Housed in a detention centre in southern England, Aladeen says he risked his life to travel thousands of miles from his homeland of Syria to escape being forced to fight in the military of President Bashar al-Assad.

Now the 21-year-old is battling to stay in Britain and avoid being sent across the world again, this time to Rwanda where the British government wants to send migrants who turn up illegally on its shores.
“It’s the end of the world for me, I can’t imagine it,” he told Reuters by phone through an interpreter and declining to give his full name while his asylum claim is considered.
Aladeen, one of about 130 migrants initially given a ticket to Rwanda and now left in legal limbo, is caught in the British government’s struggle to control its borders and manage voters’ post-Brexit migration demands.
He is among more than 20,000 migrants to have made the precarious 20-mile journey from France to Britain this year on small boats across the English Channel, crossing one of the busiest shipping lanes in the world.
The status of migrants like Aladeen will be the subject of a legal challenge in London’s High Court in early September when a coalition of human rights groups and a trade union will argue that the Rwanda policy is unworkable and unethical.
Governments across the world are wrestling with how to deal with an influx of refugees fleeing war-torn countries or persecution in their homelands.
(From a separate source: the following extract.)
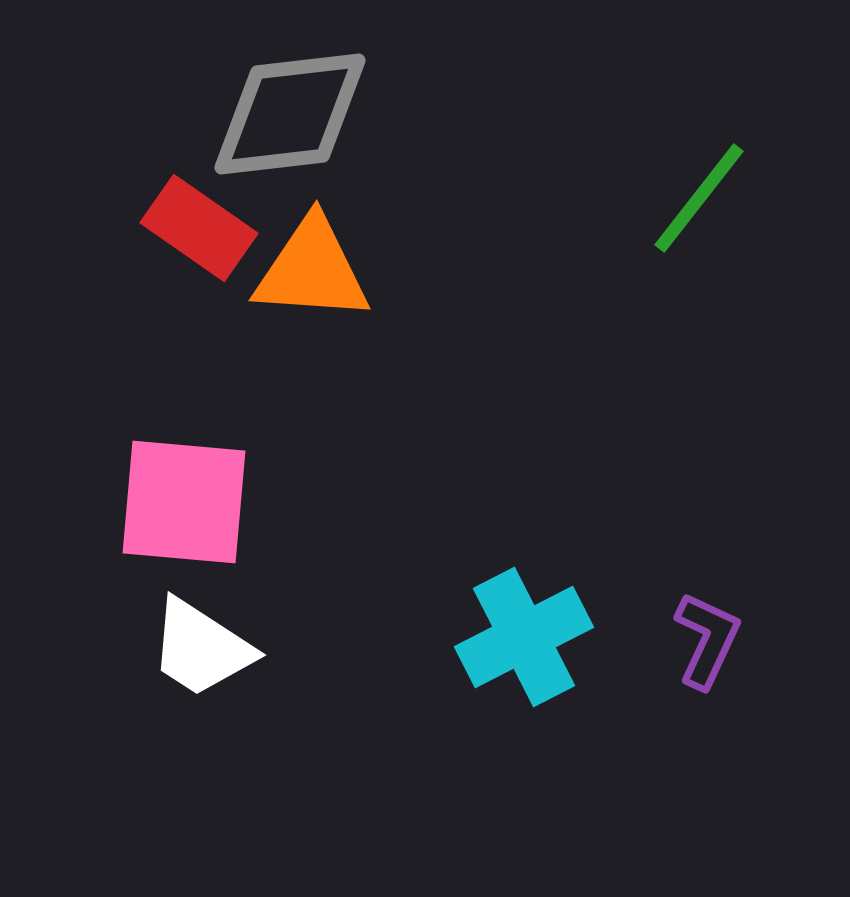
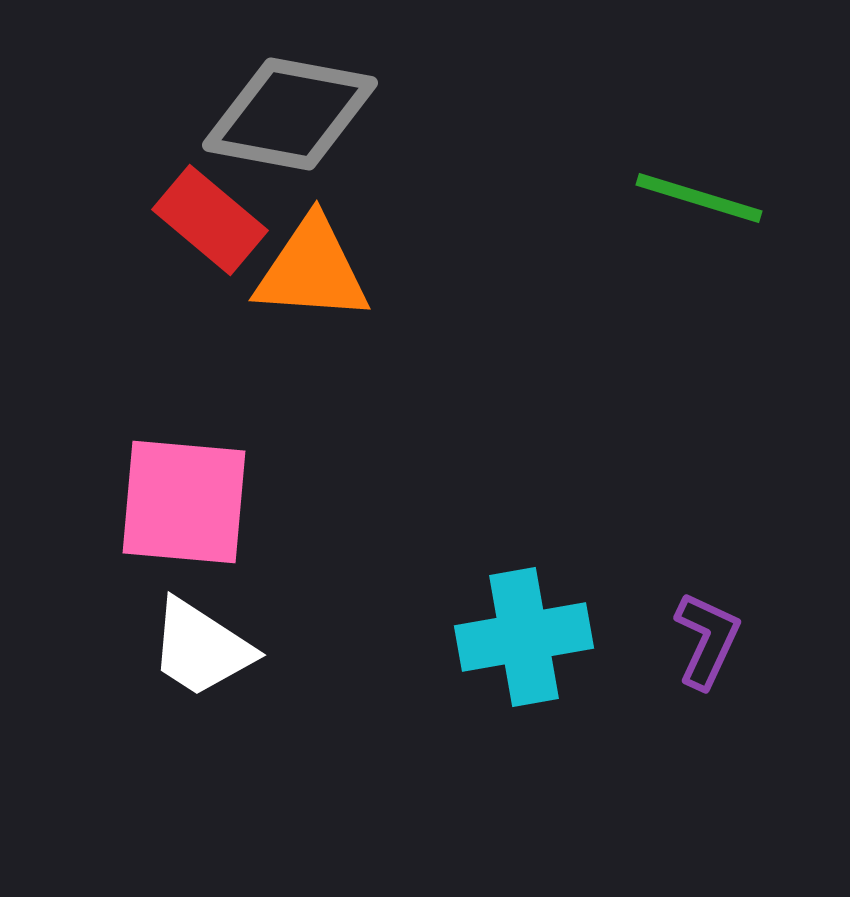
gray diamond: rotated 17 degrees clockwise
green line: rotated 69 degrees clockwise
red rectangle: moved 11 px right, 8 px up; rotated 5 degrees clockwise
cyan cross: rotated 17 degrees clockwise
Britain is the latest country to attempt to outsource the settlement of asylum seekers.
Australia pioneered the concept and European governments have in recent years paid countries like Libya to stop migrants on their behalf. Denmark has signed a similar agreement on deportations with Rwanda, but has yet to send any migrants there.

Britain has portrayed its policy as humane, saying it will smash the business model of the people smugglers and end the emergency which has seen at least 166 people die or go missing, with 27 drowning in the worst accident in November.
But it has attracted widespread criticism – from lawmakers across the political divide, the United Nations and even heir to the throne Prince Charles – while the European Court of Human Rights issued injunctions to force the cancellation of the first deportation flight hours before it was due to leave in June.
The policy is also dwarfed by the scale of the challenge.
So far Rwanda has also only set up one hostel to accept UK arrivals, with capacity for about 100 people, representing 0.35% of all the migrants who arrived in Britain last year.
A British official said the government was in talks to acquire another three or four hostels in Kigali, but even those would only provide accommodation for about 1.6% of last year’s arrivals.
“I’m not going to pretend that the Rwanda policy is the single magic bullet, but I think it can make a big difference,” outgoing British Prime Minister Boris Johnson said during a visit to Rwanda for a meeting of Commonwealth leaders in June.